__Exercise requirements__. Count up every line of the data in which "Labóh" occurs. The reply is one number and nothing more.

__Record set__.

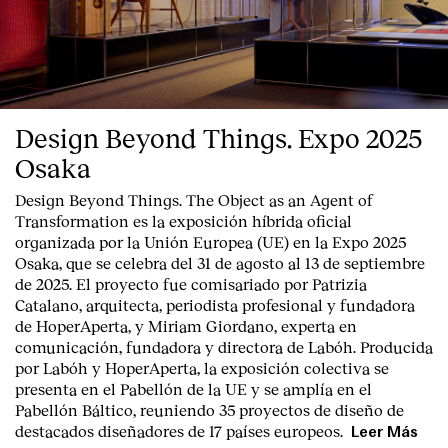
Design Beyond Things. Expo 2025
Osaka
Design Beyond Things. The Object as an Agent of
Transformation
es la exposición híbrida oficial
organizada por la
Unión Europea
(UE) en la
Expo 2025
Osaka
, que se celebra del
31 de agosto al 13 de septiembre
de 2025
. El proyecto fue comisariado por
Patrizia
Catalano
, arquitecta, periodista profesional y fundadora
de HoperAperta, y
Miriam Giordano
, experta en
comunicación, fundadora y directora de Labóh. Producida
por
Labóh
y
HoperAperta, l
a exposición colectiva se
presenta en el
Pabellón de la UE
y se amplía en el
Pabellón Báltico
, reuniendo
35 proyectos de diseño
de
destacados diseñadores
de
17 países europeos
.
Leer Más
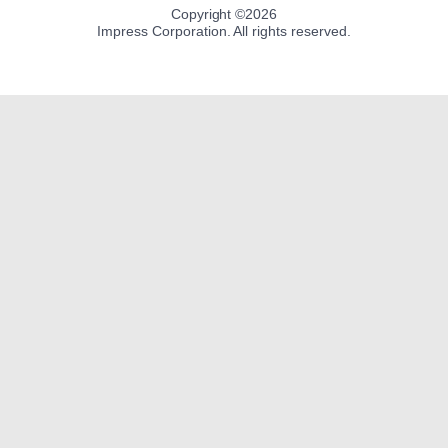
Copyright ©
2026
Impress Corporation. All rights reserved.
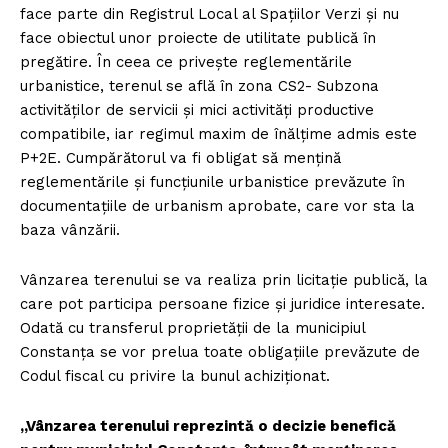
face parte din Registrul Local al Spațiilor Verzi și nu
face obiectul unor proiecte de utilitate publică în
pregătire. În ceea ce privește reglementările
urbanistice, terenul se află în zona CS2- Subzona
activităților de servicii și mici activități productive
compatibile, iar regimul maxim de înălțime admis este
P+2E. Cumpărătorul va fi obligat să menţină
reglementările și funcțiunile urbanistice prevăzute în
documentațiile de urbanism aprobate, care vor sta la
baza vânzării.
Vânzarea terenului se va realiza prin licitație publică, la
care pot participa persoane fizice și juridice interesate.
Odată cu transferul proprietății de la municipiul
Constanța se vor prelua toate obligațiile prevăzute de
Codul fiscal cu privire la bunul achiziționat.
„Vânzarea terenului reprezintă o decizie benefică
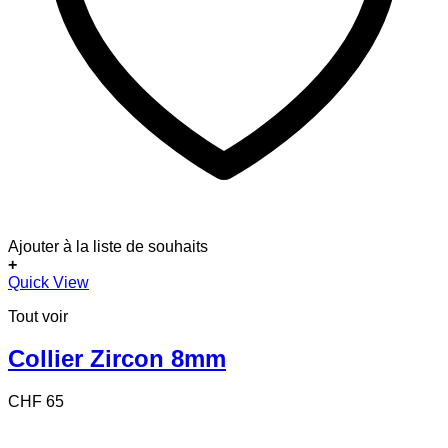
Ajouter à la liste de souhaits
+
Quick View
Tout voir
Collier Zircon 8mm
CHF
65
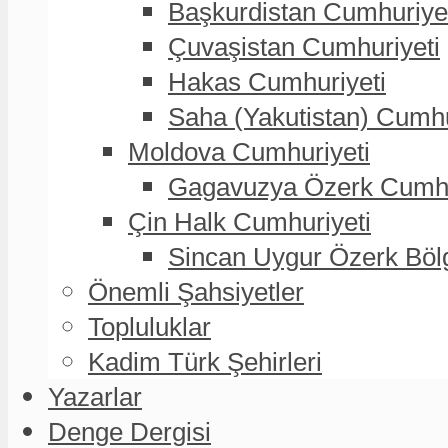
Başkurdistan Cumhuriye
Çuvaşistan Cumhuriyeti
Hakas Cumhuriyeti
Saha (Yakutistan) Cumhu
Moldova Cumhuriyeti
Gagavuzya Özerk Cumhur
Çin Halk Cumhuriyeti
Sincan Uygur Özerk Böl
Önemli Şahsiyetler
Topluluklar
Kadim Türk Şehirleri
Yazarlar
Denge Dergisi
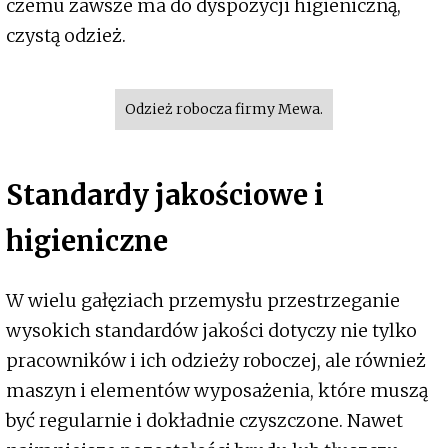
czemu zawsze ma do dyspozycji higieniczną,
czystą odzież.
Odzież robocza firmy Mewa.
Standardy jakościowe i
higieniczne
W wielu gałęziach przemysłu przestrzeganie
wysokich standardów jakości dotyczy nie tylko
pracowników i ich odzieży roboczej, ale również
maszyn i elementów wyposażenia, które muszą
być regularnie i dokładnie czyszczone. Nawet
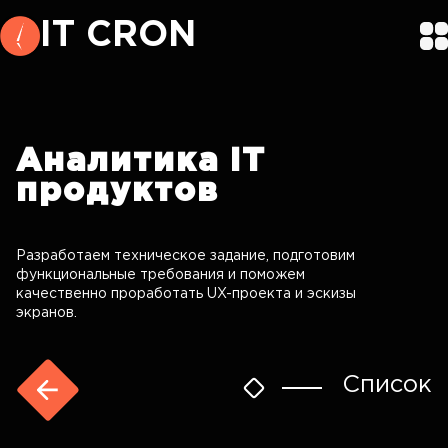
IT CRON
Аналитика
IT
продуктов
Разработаем техническое задание, подготовим
функциональные требования и поможем
качественно проработать UX-проекта и эскизы
экранов.
Список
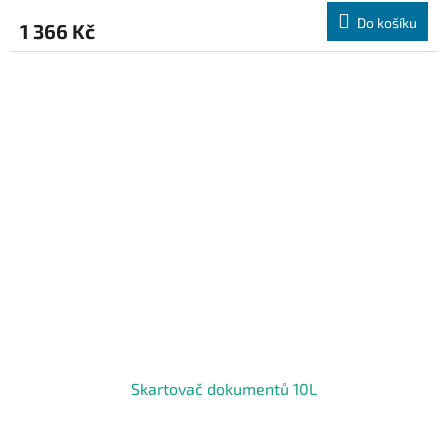
Do košíku
1 366 Kč
Skartovač dokumentů 10L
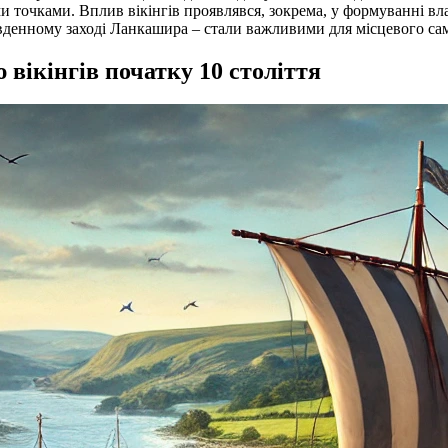
и точками. Вплив вікінгів проявлявся, зокрема, у формуванні влас
південному заході Ланкашира – стали важливими для місцевого с
 вікінгів початку 10 століття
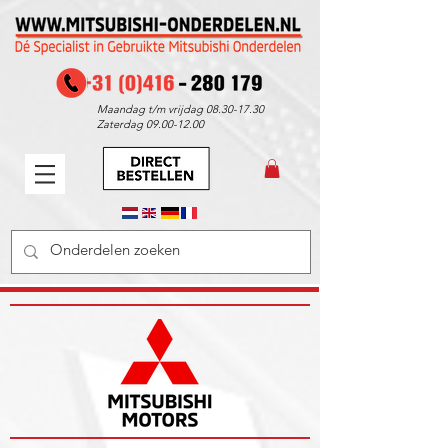
Maandag t/m vrijdag
08.30-17.30
Zaterdag
09.00-12.00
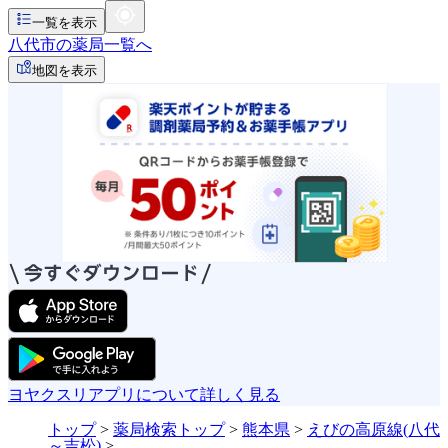
一覧を表示
八代市の薬局一覧へ
地図を表示
ヨヤクスリアプリについて詳しく見る
トップ
>
薬局検索トップ
>
熊本県
>
えびの高原線(八代
～吉松)
>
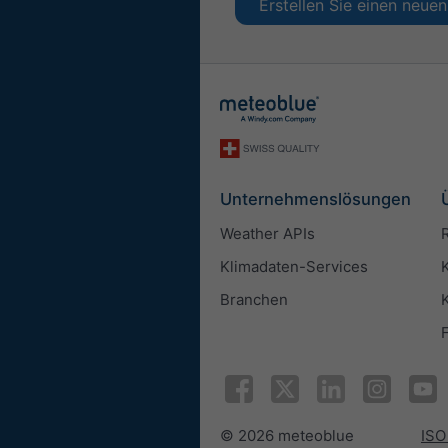
Erstellen Sie einen neu
Unternehmenslösungen
Weather APIs
Klimadaten-Services
Branchen
© 2026 meteoblue
ISO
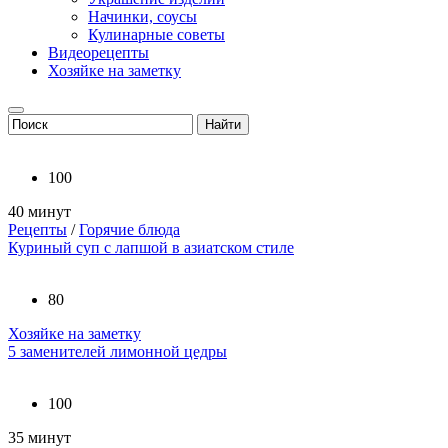
Начинки, соусы
Кулинарные советы
Видеорецепты
Хозяйке на заметку
100
40 минут
Рецепты
/
Горячие блюда
Куриный суп с лапшой в азиатском стиле
80
Хозяйке на заметку
5 заменителей лимонной цедры
100
35 минут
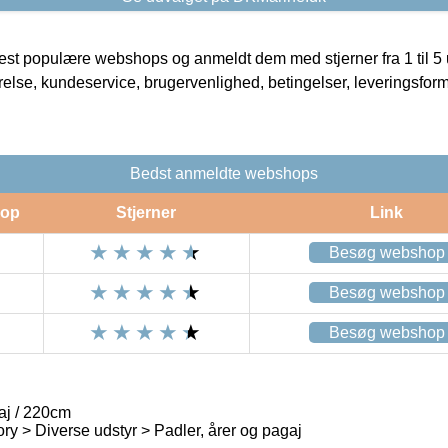
t populære webshops og anmeldt dem med stjerner fra 1 til 5 ud
rrelse, kundeservice, brugervenlighed, betingelser, leveringsfor
Bedst anmeldte webshops
op
Stjerner
Link
Besøg webshop
Besøg webshop
Besøg webshop
aj / 220cm
ry > Diverse udstyr > Padler, årer og pagaj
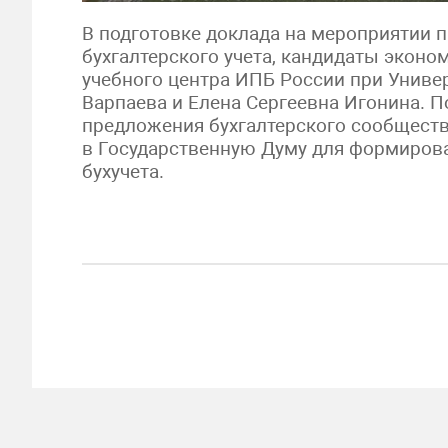
В подготовке доклада на мероприятии 
бухгалтерского учета, кандидаты эконо
учебного центра ИПБ России при Униве
Варпаева и Елена Сергеевна Игонина. 
предложения бухгалтерского сообществ
в Государственную Думу для формирова
бухучета.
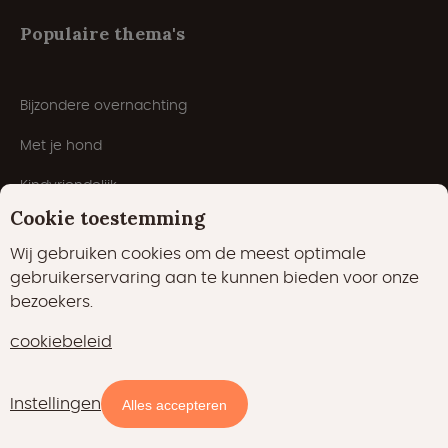
Populaire thema's
Bijzondere overnachting
Met je hond
Kindvriendelijk
Cookie toestemming
Met zwembad
Wij gebruiken cookies om de meest optimale
Romantische glamping
gebruikerservaring aan te kunnen bieden voor onze
bezoekers.
5 sterren camping
cookiebeleid
Winterglamping
Campings
Instellingen
Beschikbaarheid en prijzen
Alles accepteren
Wellness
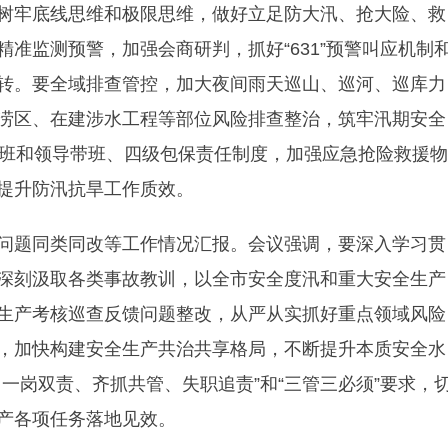
树牢底线思维和极限思维，做好立足防大汛、抢大险、救
准监测预警，加强会商研判，抓好“631”预警叫应机制
转。要全域排查管控，加大夜间雨天巡山、巡河、巡库力
涝区、在建涉水工程等部位风险排查整治，筑牢汛期安全
值班和领导带班、四级包保责任制度，加强应急抢险救援物
提升防汛抗旱工作质效。
问题同类同改等工作情况汇报。会议强调，要深入学习贯
深刻汲取各类事故教训，以全市安全度汛和重大安全生产
生产考核巡查反馈问题整改，从严从实抓好重点领域风险
，加快构建安全生产共治共享格局，不断提升本质安全水
一岗双责、齐抓共管、失职追责”和“三管三必须”要求，
产各项任务落地见效。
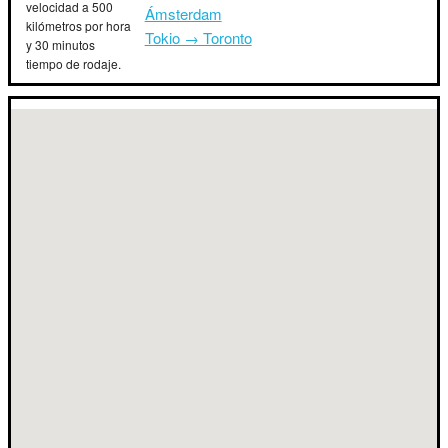
velocidad a 500
Ámsterdam
kilómetros por hora
Tokio → Toronto
y 30 minutos
tiempo de rodaje.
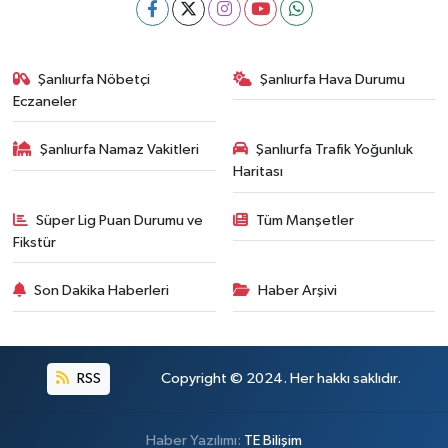
Şanlıurfa Nöbetçi
Şanlıurfa Hava Durumu
Eczaneler
Şanlıurfa Namaz Vakitleri
Şanlıurfa Trafik Yoğunluk
Haritası
Süper Lig Puan Durumu ve
Tüm Manşetler
Fikstür
Son Dakika Haberleri
Haber Arşivi
RSS
Copyright © 2024. Her hakkı saklıdır.
Haber Yazılımı:
TE Bilişim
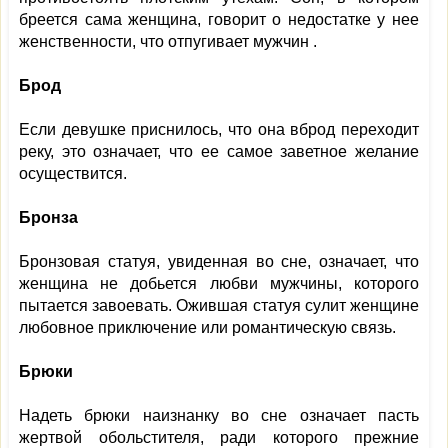
бреется сама женщина, говорит о недостатке у нее
женственности, что отпугивает мужчин .
Брод
Если девушке приснилось, что она вброд переходит
реку, это означает, что ее самое заветное желание
осуществится.
Бронза
Бронзовая статуя, увиденная во сне, означает, что
женщина не добьется любви мужчины, которого
пытается завоевать. Ожившая статуя сулит женщине
любовное приключение или романтическую связь.
Брюки
Надеть брюки наизнанку во сне означает пасть
жертвой обольстителя, ради которого прежние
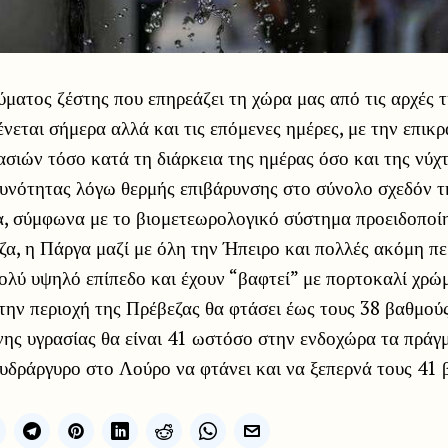
ματος ζέστης που επηρεάζει τη χώρα μας από τις αρχές 
νεται σήμερα αλλά και τις επόμενες ημέρες, με την επικ
ιών τόσο κατά τη διάρκεια της ημέρας όσο και της νύχ
δυνότητας λόγω θερμής επιβάρυνσης στο σύνολο σχεδόν τ
α, σύμφωνα με το βιομετεωρολογικό σύστημα προειδοπο
, η Πάργα μαζί με όλη την Ήπειρο και πολλές ακόμη πε
ολύ υψηλό επίπεδο και έχουν “βαφτεί” με πορτοκαλί χρώ
την περιοχή της Πρέβεζας θα φτάσει έως τους 38 βαθμού
ης υγρασίας θα είναι 41 ωστόσο στην ενδοχώρα τα πράγμ
 υδράργυρο στο Λούρο να φτάνει και να ξεπερνά τους 41 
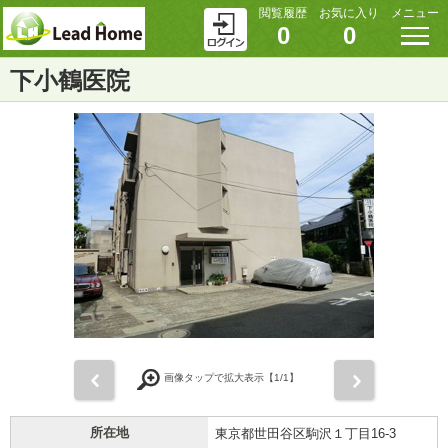
閲覧履歴
お気に入り
メニュー
0
0
下小鶴医院
前
次
画像タップで拡大表示【
1
/1】
所在地
東京都世田谷区駒沢１丁目16-3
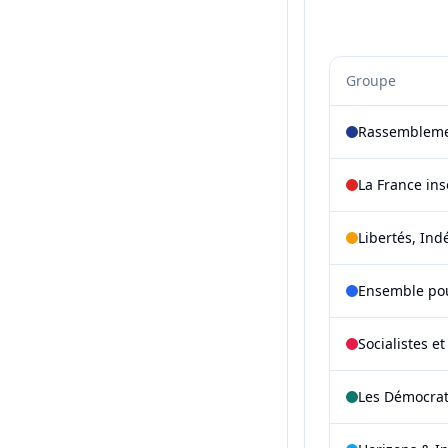
Groupe
Rassembleme
La France in
Libertés, Ind
Ensemble pou
Socialistes e
Les Démocra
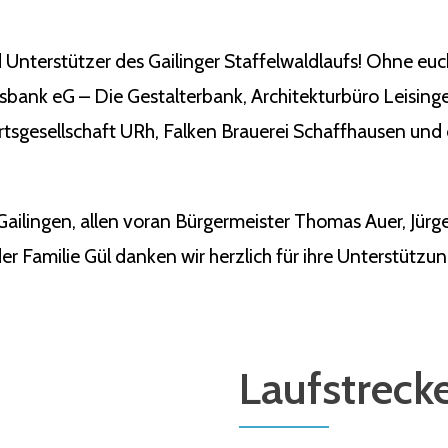
 Unterstützer des Gailinger Staffelwaldlaufs! Ohne eu
ksbank eG – Die Gestalterbank, Architekturbüro Leisin
tsgesellschaft URh, Falken Brauerei Schaffhausen und 
Gailingen, allen voran Bürgermeister Thomas Auer, Jü
r Familie Gül danken wir herzlich für ihre Unterstützun
Laufstreck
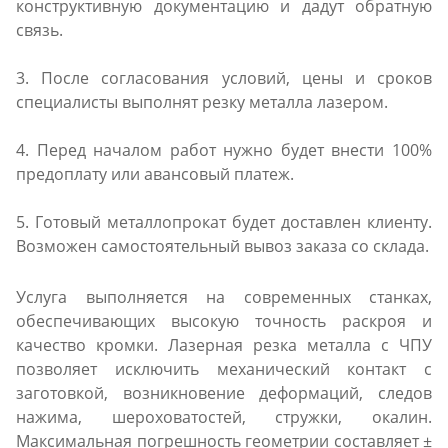
конструктивную документацию и дадут обратную
связь.
3. После согласования условий, цены и сроков
специалисты выполнят резку металла лазером.
4. Перед началом работ нужно будет внести 100%
предоплату или авансовый платеж.
5. Готовый металлопрокат будет доставлен клиенту.
Возможен самостоятельный вывоз заказа со склада.
Услуга выполняется на современных станках,
обеспечивающих высокую точность раскроя и
качество кромки. Лазерная резка металла с ЧПУ
позволяет исключить механический контакт с
заготовкой, возникновение деформаций, следов
нажима, шероховатостей, стружки, окалин.
Максимальная погрешность геометрии составляет ±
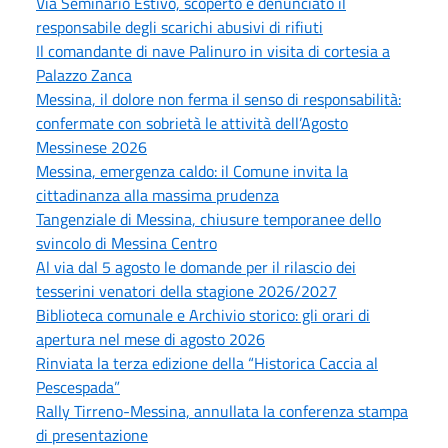
Via Seminario Estivo, scoperto e denunciato il
responsabile degli scarichi abusivi di rifiuti
Il comandante di nave Palinuro in visita di cortesia a
Palazzo Zanca
Messina, il dolore non ferma il senso di responsabilità:
confermate con sobrietà le attività dell’Agosto
Messinese 2026
Messina, emergenza caldo: il Comune invita la
cittadinanza alla massima prudenza
Tangenziale di Messina, chiusure temporanee dello
svincolo di Messina Centro
Al via dal 5 agosto le domande per il rilascio dei
tesserini venatori della stagione 2026/2027
Biblioteca comunale e Archivio storico: gli orari di
apertura nel mese di agosto 2026
Rinviata la terza edizione della “Historica Caccia al
Pescespada”
Rally Tirreno-Messina, annullata la conferenza stampa
di presentazione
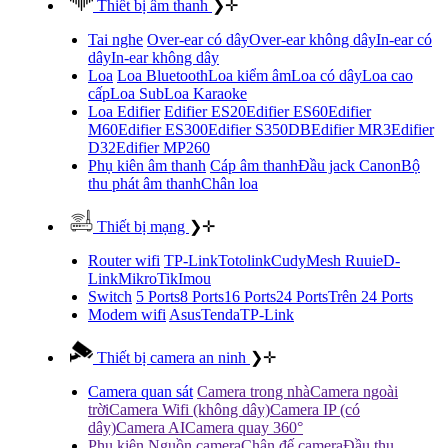
Thiết bị âm thanh
❯
✛
Tai nghe
Over-ear có dây
Over-ear không dây
In-ear có
dây
In-ear không dây
Loa
Loa Bluetooth
Loa kiểm âm
Loa có dây
Loa cao
cấp
Loa Sub
Loa Karaoke
Loa Edifier
Edifier ES20
Edifier ES60
Edifier
M60
Edifier ES300
Edifier S350DB
Edifier MR3
Edifier
D32
Edifier MP260
Phụ kiên âm thanh
Cáp âm thanh
Đầu jack Canon
Bộ
thu phát âm thanh
Chân loa
Thiết bị mạng
❯
✛
Router wifi
TP-Link
Totolink
Cudy
Mesh Ruuie
D-
Link
MikroTik
Imou
Switch
5 Ports
8 Ports
16 Ports
24 Ports
Trên 24 Ports
Modem wifi
Asus
Tenda
TP-Link
Thiết bị camera an ninh
❯
✛
Camera quan sát
Camera trong nhà
Camera ngoài
trời
Camera Wifi (không dây)
Camera IP (có
dây)
Camera AI
Camera quay 360°
Phụ kiên
Nguồn camera
Chân đế camera
Đầu thu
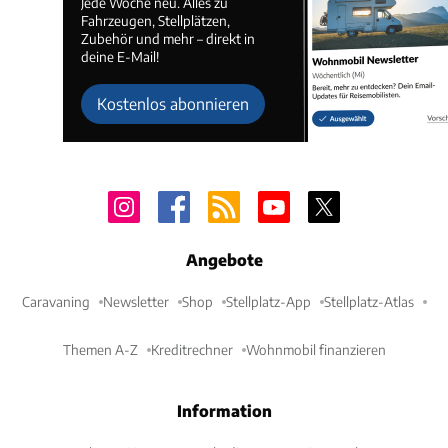
Jede Woche neu. Alles zu
Fahrzeugen, Stellplätzen,
Zubehör und mehr – direkt in
deine E-Mail!
Kostenlos abonnieren
Angebote
Caravaning
Newsletter
Shop
Stellplatz-App
Stellplatz-Atlas
Themen A-Z
Kreditrechner
Wohnmobil finanzieren
Information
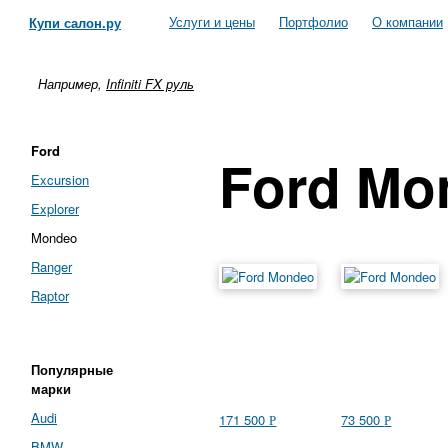
Услуги и цены
Портфолио
О компании
Купи салон.ру
Например,
Infiniti FX руль
Ford
Ford Mo
Excursion
Explorer
Mondeo
Ranger
Raptor
Популярные
марки
Audi
171 500
73 500
Р
Р
BMW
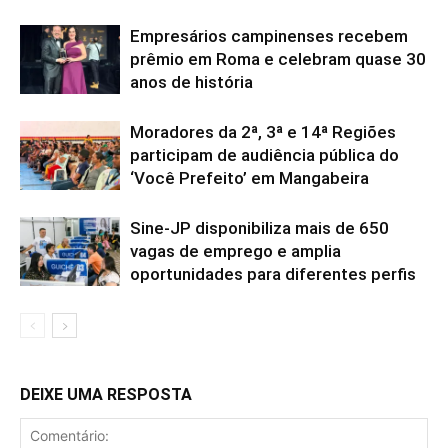
Empresários campinenses recebem
prêmio em Roma e celebram quase 30
anos de história
Moradores da 2ª, 3ª e 14ª Regiões
participam de audiência pública do
‘Você Prefeito’ em Mangabeira
Sine-JP disponibiliza mais de 650
vagas de emprego e amplia
oportunidades para diferentes perfis
DEIXE UMA RESPOSTA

__Written solution__. 2